The home addresses and cell phone numbers of members of Iran’s IRGC, its Basij militia and police forces who are oppressing and attacking Iranian protesters are being published on the darknet to enable the public to seek out revenge, The Jerusalem Post has learned.
Israeli cyber intelligence firm Deep Void, whose founders have a background in Israeli intelligence, has revealed the phenomenon in which Iranian dissidents are using the darknet, a shadow realm within the Internet, to fight back against the ayatollahs’ foot soldiers, who during past protests could attack protesters and then disappear into anonymity.
According to Deep Void CEO Raphael Saedian and CTO Teodor Borozdin, there are signs that the new darknet initiative is bearing fruit and growing in a way that could eventually alter the strategies of both the Iranian regime and the anti-regime protest movement.

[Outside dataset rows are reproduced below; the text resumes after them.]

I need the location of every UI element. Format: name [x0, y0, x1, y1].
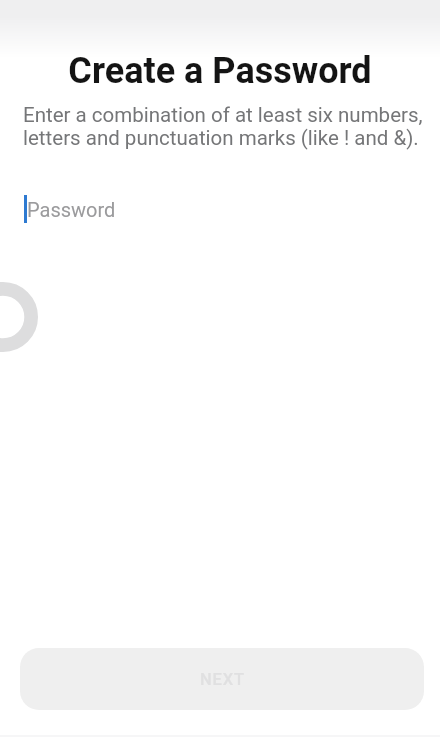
button[interactable]: Password [24, 189, 440, 229]
staticText: NEXT [200, 670, 245, 689]
staticText: Password [27, 198, 116, 221]
staticText: Create a Password [0, 50, 440, 92]
other: Loading [0, 282, 38, 352]
staticText: Enter a combination of at least six numb… [23, 103, 423, 150]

The protests, which started around two and a half months ago after Iran’s morality police tortured and murdered Mahsa Amini for what they deemed was insufficient modesty, are emerging as possibly the greatest challenge to the ayatollahs’ iron grip on the country in over a decade.

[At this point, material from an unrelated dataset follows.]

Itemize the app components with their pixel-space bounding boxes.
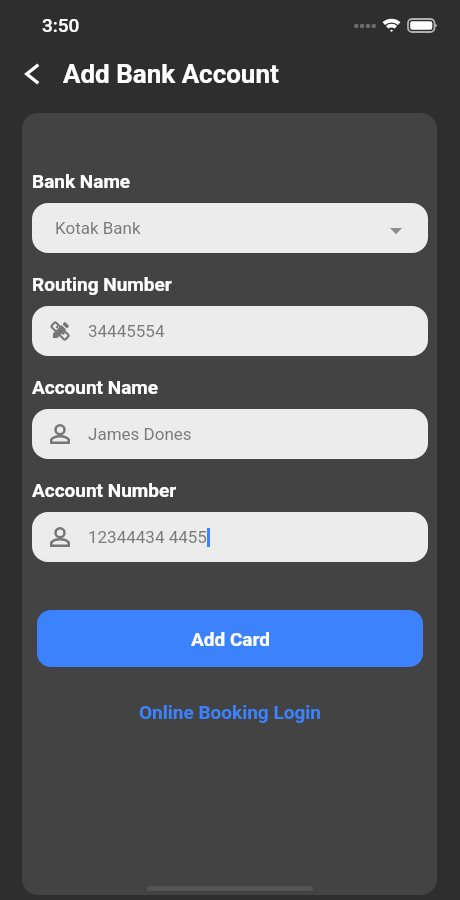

Deep Void’s findings indicate that the third phase of the digital battle has started, in which protesters have become sophisticated enough to use the darknet and other tools to track and retaliate against their oppressors.
The cyber intelligence firm provided a number of specific examples to show how digital dissidents are fighting back.
Digital dissidence on the Darknet
One photo posted on the darknet site names Akhund (meaning a religious person) Syed Muhammad Mujtaba Musanaf, noting that he participated in the violent arrest of local youth protesters alongside the Basij militia.
Another photo shows the location of a specific mosque that Basij troops are using to rest and reorganize.
Yet, another photo shows a mall that was being used by a sniper as a spot for targeting protesters.
In addition, a photo notes a man named Jalal Hemat Alahi from Isfahan was attacked with a Molotov cocktail after violently dispersing protesters.
Immediately after the Molotov cocktail attack, cameras were installed around his house.
The level of detail included in these posts could be used by protesters to surprise-attack Basij when they’re resting and their guard is down, to avoid being hit by a sniper or to be prepared to disable cameras if they want to attack Alahi again.
In a way, the site is providing operational intelligence to any protester in the general public who wants to retaliate against those oppressing him, when the foot soldiers of the regime do not have superior numbers and firepower as they often do on the street.
There is another photo that shows a huge volume of sites in Iran about which the darknet site is providing information.
It is unclear how far this will go or transformative this phenomenon will become, but Deep Void viewed the development as highly significant.
What is Deep Void?
Deep Void specializes in “providing intelligence and cyber intelligence based on unique know-how and experience at darknet, deep web, clearnet and social media,” the company website states. “Our core competence is with in-depth and intimate acquaintance with different cultural and linguistic variance.”
Both Saedian and Borozdin are now applying skills they learned during their years in the Israeli intelligence community to open-source information to help mostly governments and law enforcement agencies to combat ransomware, with counterterrorism and with anti-crime intelligence generally.
Saedian told the Post that their clients include both long-time friends of Israel and countries that have become allies of Israel much more recently – likely a reference to various moderate Sunni countries.
Generally, the protesters are using TOR, or “The Onion Router,” a network that bounces digital traffic through random nodes, wrapping it in encryption each time. This also makes it difficult for people or groups, such as the Iranian regime, to track.
TOR is part of the so-called “dark web,” a layer of the Internet that isn’t searchable via Google or accessible via standard browsers.